Umwelt | Höfegesetz

„Dieser Vorschlag schädigt die Bauern“

Der SVP-Politiker und Ex-Bauerbunddirektor Thomas Widmann über seine Kritik an Schulers Reform und seine Überzeugung, dass man einen gemeinsamen Weg findet.
Thomas Widmann
Foto: Facebook/Thomas Widmann
Salto.bz: Herr Widmann, Sie sind innerhalb der SVP-Fraktion einer der schärfsten Kritiker der Reform des Höfegesetzes, mit der Landesrat Arnold Schuler die Spekulation um den geschlossenen Hof eindämmen will. Wie kann man da dagegen sein?
 
Thomas Widmann: Ich muss eines gleich zu Beginn klarstellen. Meine Kritik aber auch die Kritik anderer Mitglieder der SVP-Fraktion am ursprünglichen Schuler-Vorschlag waren heftig. Ich bin überzeugt, dass dieser Vorschlag nur Schwierigkeiten bringt, die Bauern in ihrer Erbfolge schädigt und vor allem dazu führt, dass weniger Höfe geschlossen werden.
 
Das klingt fast wie eine Kriegserklärung?
 
Nein, überhaupt nicht. Wir ziehen alle am selben Strang. Es geht uns alle darum, die Spekulationen einzudämmen. Wir sind derzeit im Gespräch und ich bin überzeugt, dass wir zusammen mit Arnold Schuler einen Kompromiss finden werden, der die Reform deutlich verbessert.

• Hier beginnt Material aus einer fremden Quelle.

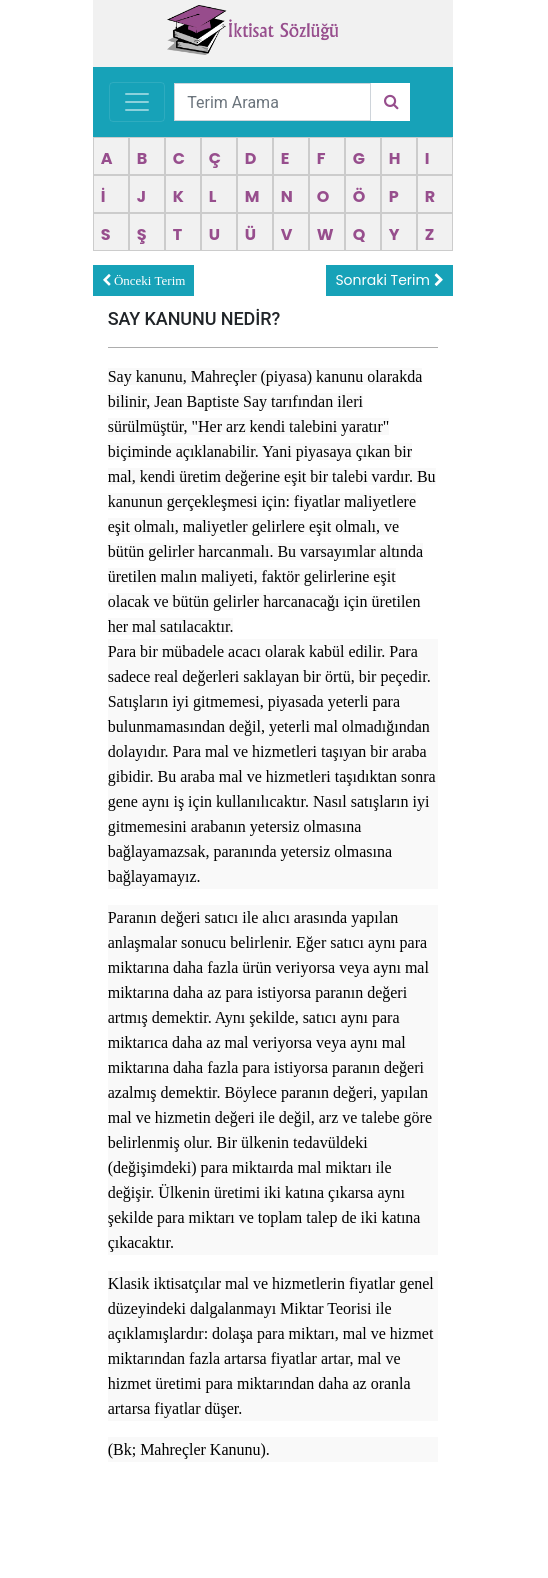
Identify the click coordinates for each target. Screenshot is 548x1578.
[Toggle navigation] (137, 102)
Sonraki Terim (389, 280)
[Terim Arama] (272, 102)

Ich bin überzeugt, dass dieser Vorschlag nur Schwierigkeiten bringt, die Bauern in ihrer Erbfolge schädigt und vor allem dazu führt, dass weniger Höfe geschlossen werden.
Was kritisieren Sie am Schuler-Vorschlag?
 
Als Bauernbund-Direktor habe ich mit Höfeschließungen und Erbschaftsnachfolgen sehr viel zu tun gehabt. Die Grundsätze dieses Gesetzes sind das Ansinnen, die Landwirtschaft eigenständig zu erhalten und sinnvolle wirtschaftlich überlebensfähige Einheiten zu schaffen. Die geschlossenen Höfe sollen so bleiben, wie sie sind. Auch dann wenn sie von Generation zu Generation übergehen. Das ist das ursprüngliche Ziel. Es ist uns damit gelungen rund 13.000 geschlossene Höfe zu erhalten.
 
Das klingt sehr romantisch. Die Realität ist aber eine andere. Seit Jahren wird das Höfegesetz von Spekulanten ausgenutzt, um honorigen Kunden eine Villa im Grünen zu bauen?
 
Es stimmt, dass in den 70er, 80er und 90er Jahren Spekulationen vor allem im Überetsch von Nichtbauern gemacht wurden.....
 
Sie werden auch heute noch gemacht?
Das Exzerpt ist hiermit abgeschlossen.